Document Summary: A thorough reference to the Projector settings relevant to the ProjectiveTexture.

Document Changelog: Last updated by Jason Lentz (DemiurgeStudios?) for splitting up the Projectors documents into smaller more manageable docs. Original authors were Lode Vandevenne (UdnStaff) and Jason Lentz (DemiurgeStudios?).


The following settings describe the Projector settings that are relevant to the ProjectiveTexture including properties you will need to set in the properties of the Texture itself. For the rest of the Projector properties, see the MainProjectorProperties doc.
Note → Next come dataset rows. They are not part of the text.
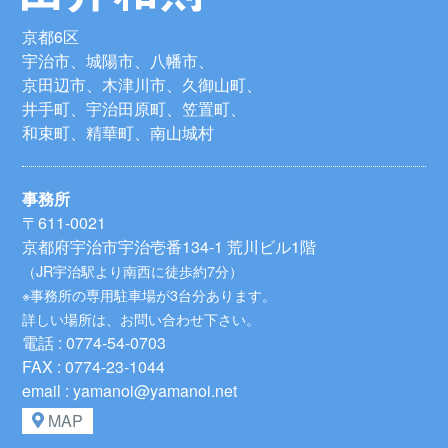
京都6区
宇治市、城陽市、八幡市、
京田辺市、木津川市、久御山町、
井手町、宇治田原町、笠置町、
和束町、精華町、南山城村
事務所
〒611-0021
京都府宇治市宇治壱番134-1 荒川ビル1階
（JR宇治駅より南西に徒歩約7分）
※事務所の専用駐車場が3台分あります。
詳しい場所は、お問い合わせ下さい。
電話 : 0774-54-0703
FAX : 0774-23-1044
email : yamanoi@yamanoi.net
MAP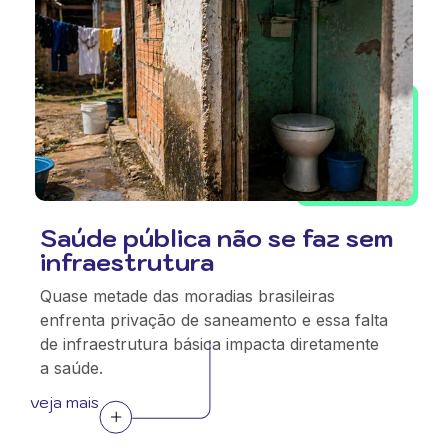
Saúde pública não se faz sem
infraestrutura
Quase metade das moradias brasileiras
enfrenta privação de saneamento e essa falta
de infraestrutura básica impacta diretamente
a saúde.
veja mais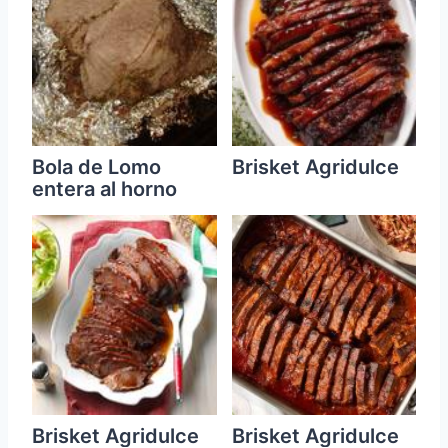
Bola de Lomo
Brisket Agridulce
entera al horno
Brisket Agridulce
Brisket Agridulce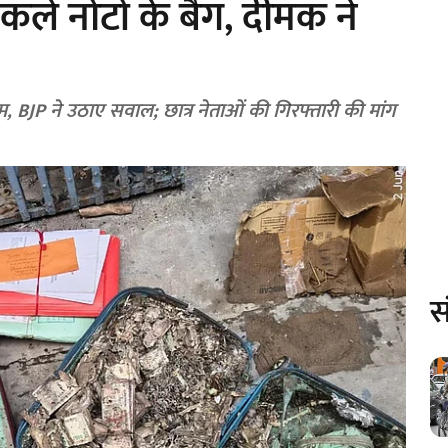
ले नोटों के बैग, दीमक ने
कम, BJP ने उठाए सवाल; छात्र नेताओं की गिरफ्तारी की मांग
स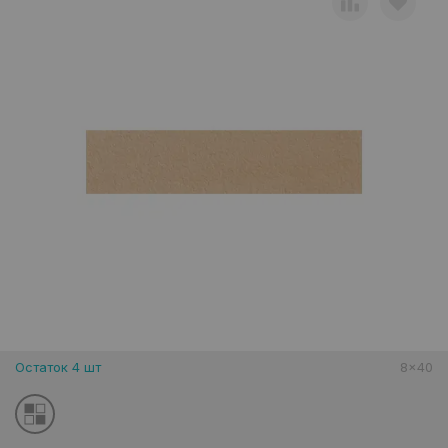
Остаток 4 шт
8x40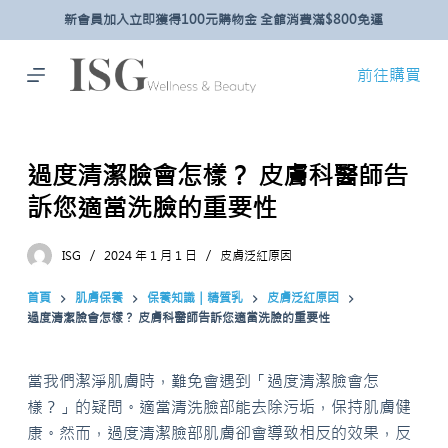
新會員加入立即獲得100元購物金 全館消費滿$800免運
跳
至
主
前往購買
要
內
容
過度清潔臉會怎樣？ 皮膚科醫師告
訴您適當洗臉的重要性
ISG
2024 年 1 月 1 日
皮膚泛紅原因
首頁
肌膚保養
保養知識｜精質乳
皮膚泛紅原因
過度清潔臉會怎樣？ 皮膚科醫師告訴您適當洗臉的重要性
當我們潔淨肌膚時，難免會遇到「過度清潔臉會怎
樣？」的疑問。適當清洗臉部能去除污垢，保持肌膚健
康。然而，過度清潔臉部肌膚卻會導致相反的效果，反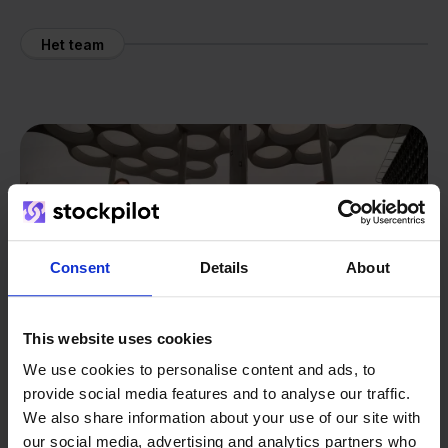
Het team
Consent
Details
About
This website uses cookies
We use cookies to personalise content and ads, to
provide social media features and to analyse our traffic.
We also share information about your use of our site with
our social media, advertising and analytics partners who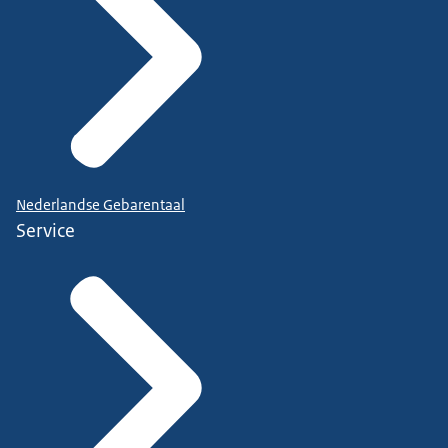
Nederlandse Gebarentaal
Service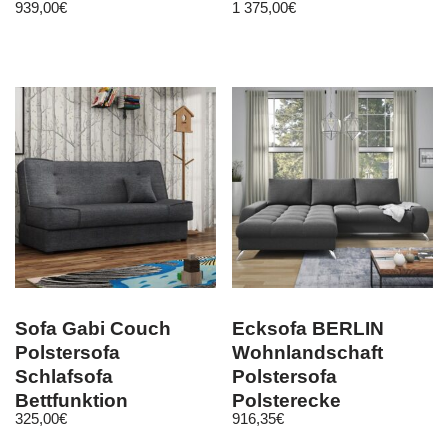
939,00
€
1 375,00
€
Sofa Gabi Couch
Ecksofa BERLIN
Polstersofa
Wohnlandschaft
Schlafsofa
Polstersofa
Bettfunktion
Polsterecke
325,00
€
916,35
€
Schlaffunktion
Eckcouch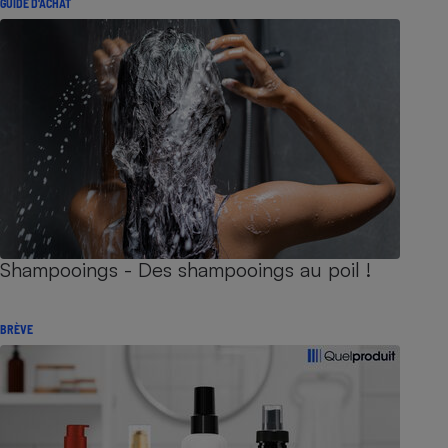
GUIDE D'ACHAT
Shampooings - Des shampooings au poil !
BRÈVE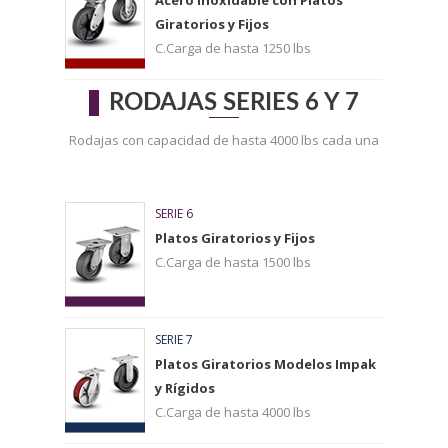
Acero Inoxidable con Platos
Giratorios y Fijos
C.Carga de hasta 1250 lbs
RODAJAS SERIES 6 Y 7
Rodajas con capacidad de hasta 4000 lbs cada una
SERIE 6
Platos Giratorios y Fijos
C.Carga de hasta 1500 lbs
SERIE 7
Platos Giratorios Modelos Impak
y Rígidos
C.Carga de hasta 4000 lbs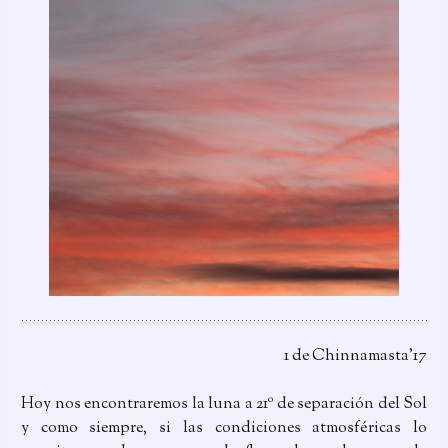
1 de Chinnamasta’17
Hoy nos encontraremos la luna a 21º de separación del Sol
y como siempre, si las condiciones atmosféricas lo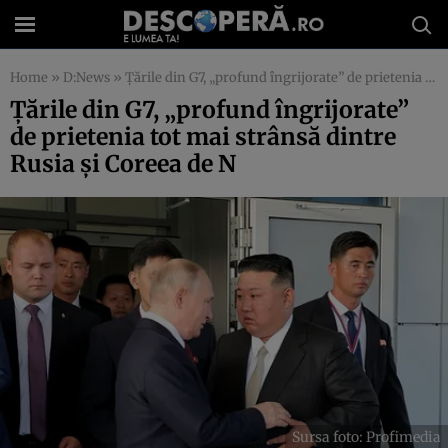
Home
»
D:News
»
Țările din G7, „profund îngrijorate” de prietenia tot mai strânsă dintre Rusia și Coreea de N
Țările din G7, „profund îngrijorate”
de prietenia tot mai strânsă dintre
Rusia și Coreea de N
Sursa foto: Profimedia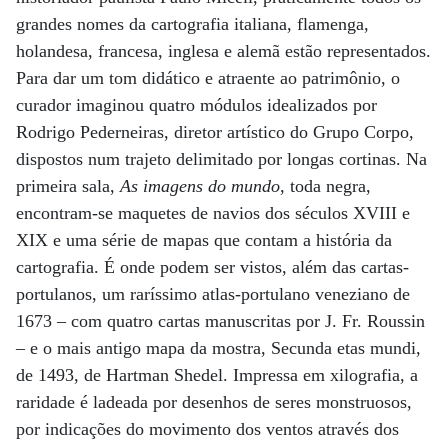
grandes nomes da cartografia italiana, flamenga,
holandesa, francesa, inglesa e alemã estão representados.
Para dar um tom didático e atraente ao patrimônio, o
curador imaginou quatro módulos idealizados por
Rodrigo Pederneiras, diretor artístico do Grupo Corpo,
dispostos num trajeto delimitado por longas cortinas. Na
primeira sala,
As imagens do mundo
, toda negra,
encontram-se maquetes de navios dos séculos XVIII e
XIX e uma série de mapas que contam a história da
cartografia. É onde podem ser vistos, além das cartas-
portulanos, um raríssimo atlas-portulano veneziano de
1673 – com quatro cartas manuscritas por J. Fr. Roussin
– e o mais antigo mapa da mostra, Secunda etas mundi,
de 1493, de Hartman Shedel. Impressa em xilografia, a
raridade é ladeada por desenhos de seres monstruosos,
por indicações do movimento dos ventos através dos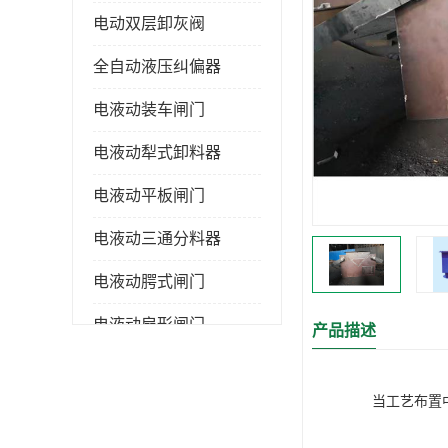
电动双层卸灰阀
全自动液压纠偏器
电液动装车闸门
电液动犁式卸料器
电液动平板闸门
电液动三通分料器
电液动腭式闸门
电液动扇形闸门
产品描述
全自控液压拉紧
当工艺布置
电液动转角装置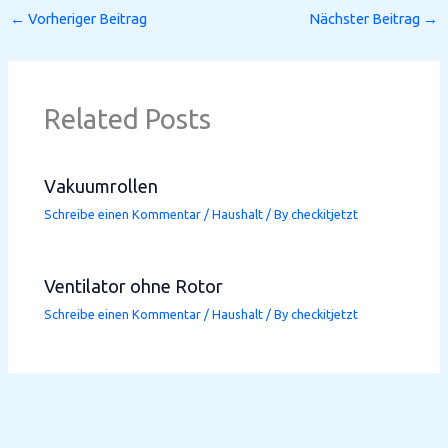
←
Vorheriger Beitrag
Nächster Beitrag
→
Related Posts
Vakuumrollen
Schreibe einen Kommentar
/
Haushalt
/ By
checkitjetzt
Ventilator ohne Rotor
Schreibe einen Kommentar
/
Haushalt
/ By
checkitjetzt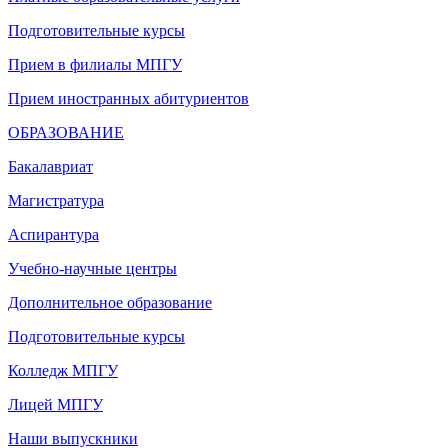
Подготовительные курсы
Прием в филиалы МПГУ
Прием иностранных абитуриентов
ОБРАЗОВАНИЕ
Бакалавриат
Магистратура
Аспирантура
Учебно-научные центры
Дополнительное образование
Подготовительные курсы
Колледж МПГУ
Лицей МПГУ
Наши выпускники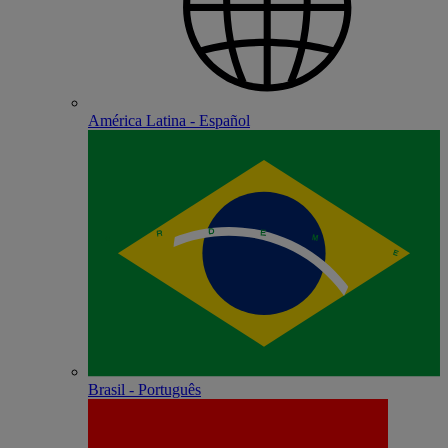
América Latina - Español
Brasil - Português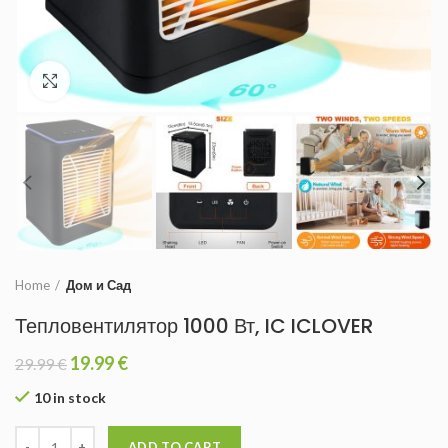
Увеличить
Home
Дом и Сад
Тепловентилятор 1000 Вт, IC ICLOVER
19.99
€
29.99
€
10 in stock
ADD TO CART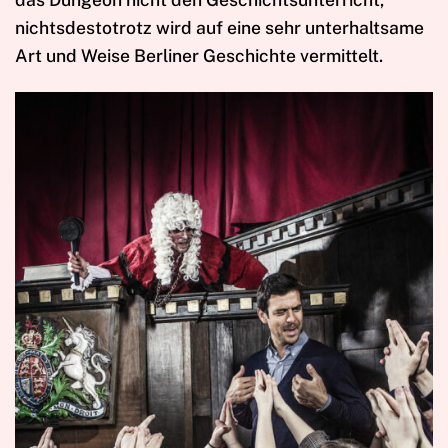
nichtsdestotrotz wird auf eine sehr unterhaltsame
Art und Weise Berliner Geschichte vermittelt.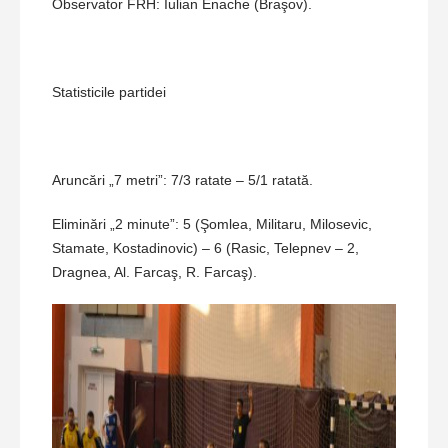
Observator FRH: Iulian Enache (Braşov).
Statisticile partidei
Aruncări „7 metri”: 7/3 ratate – 5/1 ratată.
Eliminări „2 minute”: 5 (Şomlea, Militaru, Milosevic,
Stamate, Kostadinovic) – 6 (Rasic, Telepnev – 2,
Dragnea, Al. Farcaş, R. Farcaş).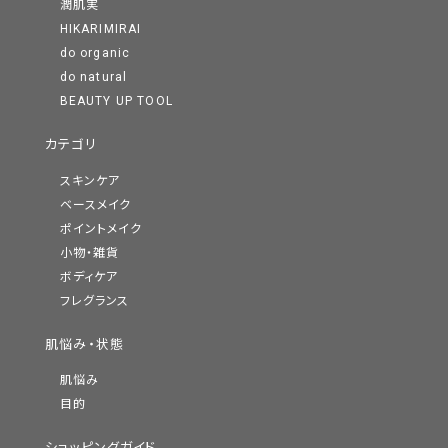
潤肌実
HIKARIMIRAI
do organic
do natural
BEAUTY UP TOOL
カテゴリ
スキンケア
ベースメイク
ポイントメイク
小物・雑貨
ボディケア
フレグランス
肌悩み・状態
肌悩み
目的
ショッピングガイド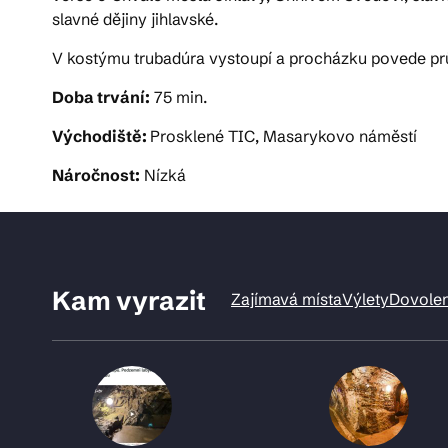
slavné dějiny jihlavské.
V kostýmu trubadúra vystoupí a procházku povede pr
Doba trvání:
75 min.
Východiště:
Prosklené TIC, Masarykovo náměstí
Náročnost:
Nízká
Kam vyrazit
Zajímavá místa
Výlety
Dovole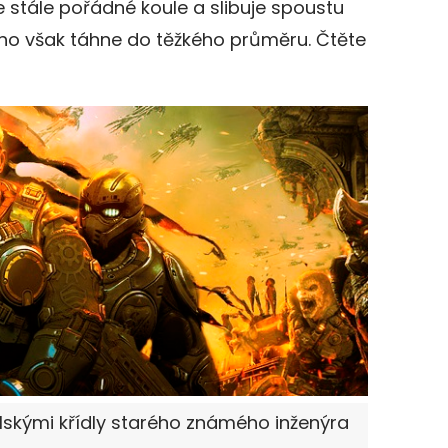
 stále pořádné koule a slibuje spoustu
o však táhne do těžkého průměru. Čtěte
elskými křídly starého známého inženýra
The Projective Textures are projected with Projectors. This is an actor class like any other, where you can set the texture you want it to project, the direction, the FOV, and more. The Projector is in the Actor Class Browser --> Projector. When you add one in your map, the Projector is represented with a projector sprite. To give the projector a texture, open the Texture Browser, and select the texture you want to use, preferably a texture with a transparent background. The texture should be a square texture, for example 256*256, and not a texture with a different height and width, for example 256*128. In the last case, the texture will be resized to make it a square. When you have selected the texture, go to the properties of the Projector, expand Projector and click on ProjTexture. Press the Use button that appears, so the name of the selected texture appears in the text field. Also, set the FOV setting to something higher than 0, because if this setting is 0 the projection will look weird. For example if you set it to 1, it'll be almost parallel.

projprop.jpg texture.jpg

Now that it has a texture, rotate the Projector with the Rotation Tool rotatebutton.jpg , so the arrow points towards the wall, ground, terrain or whatever you want the texture to be projected at. You should also see a yellow box and a blue frustum when you selected the Projector. The blue frustum represents the rays of the projector, and the section of the surfaces with this box will get the projection (in most cases).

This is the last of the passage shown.